"The country risks failing to convert its leadership in quantum research. In a report calling for a national strategy for quantum computing, Blair and William Hague, a former Conservative party leader, compared the situation to the recent history of artificial intelligence, where the UK was responsible for important research breakthroughs but then ceded power to other countries, including the US, leading to a scramble to build sovereign AI capacity."
"Quantum computing differs from classical computing in strange and mind-bending ways. In a standard computer, information is represented through transistors being on or off: ones or zeros. In quantum mechanics, things can be in multiple places at the same time. A transistor can be on and off at the same time, in a phenomenon known as quantum superposition. The effect is to create such a massive increase in computing power."

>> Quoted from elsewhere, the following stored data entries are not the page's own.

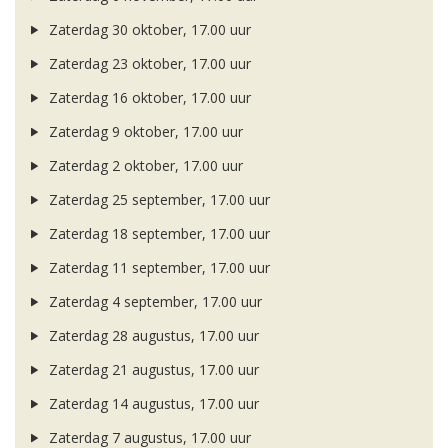
Zaterdag 30 oktober, 17.00 uur
Zaterdag 23 oktober, 17.00 uur
Zaterdag 16 oktober, 17.00 uur
Zaterdag 9 oktober, 17.00 uur
Zaterdag 2 oktober, 17.00 uur
Zaterdag 25 september, 17.00 uur
Zaterdag 18 september, 17.00 uur
Zaterdag 11 september, 17.00 uur
Zaterdag 4 september, 17.00 uur
Zaterdag 28 augustus, 17.00 uur
Zaterdag 21 augustus, 17.00 uur
Zaterdag 14 augustus, 17.00 uur
Zaterdag 7 augustus, 17.00 uur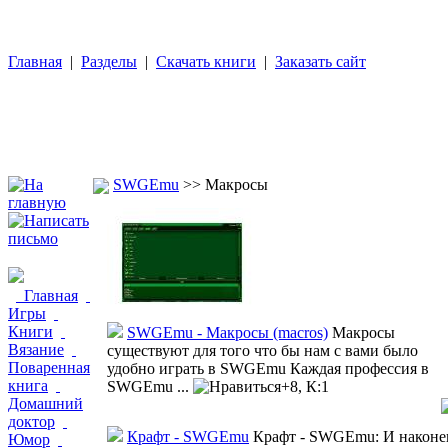
Главная
|
Разделы
|
Скачать книги
|
Заказать сайт
SWGEmu
>> Макросы
Главная
Игры
Книги
SWGEmu - Макросы (macros)
Макросы
Вязание
существуют для того что бы нам с вами было
Поваренная
удобно играть в SWGEmu Каждая профессия в
книга
SWGEmu ...
+8, К:1
Домашний
доктор
Крафт - SWGEmu
Крафт - SWGEmu: И наконе
Юмор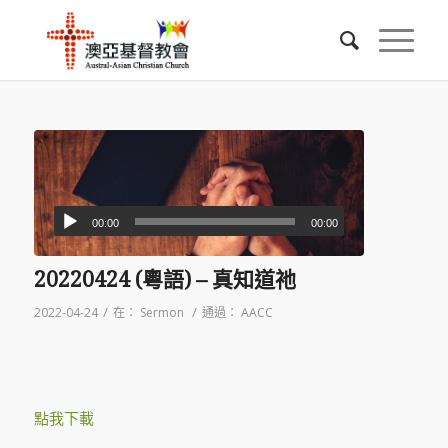
00:00
00:00
20220424 (粵語) – 真知道祂
/
/
2022-04-24
在：
Sermon
通過：
AACC
點我下載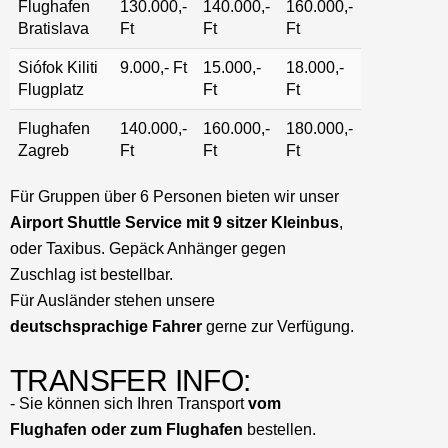
Flughafen
130.000,-
140.000,-
160.000,-
Bratislava
Ft
Ft
Ft
Siófok Kiliti
9.000,- Ft
15.000,-
18.000,-
Flugplatz
Ft
Ft
Flughafen
140.000,-
160.000,-
180.000,-
Zagreb
Ft
Ft
Ft
Für Gruppen über 6 Personen bieten wir unser
Airport Shuttle Service mit 9 sitzer Kleinbus
,
oder Taxibus. Gepäck Anhänger gegen
Zuschlag ist bestellbar.
Für Ausländer stehen unsere
deutschsprachige Fahrer
gerne zur Verfügung.
TRANSFER INFO:
- Sie können sich Ihren Transport
vom
Flughafen oder zum Flughafen
bestellen.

The UK has strong quantum research and the second-highest number of quantum startups globally, but lacks the high-risk capital and large-scale infrastructure to scale those startups. Research breakthroughs alone do not deliver economic or strategic benefits without the infrastructure and capital for commercial scale. Quantum computing leverages superposition to enable vastly greater computational power, potentially transforming molecular simulation, drug design, materials discovery and climate modelling. The technology is not yet widely practical, but the potential is significant. Urgent coordinated investment, sovereign capability and policies to attract scale-up funding are required to convert research leadership into national advantage.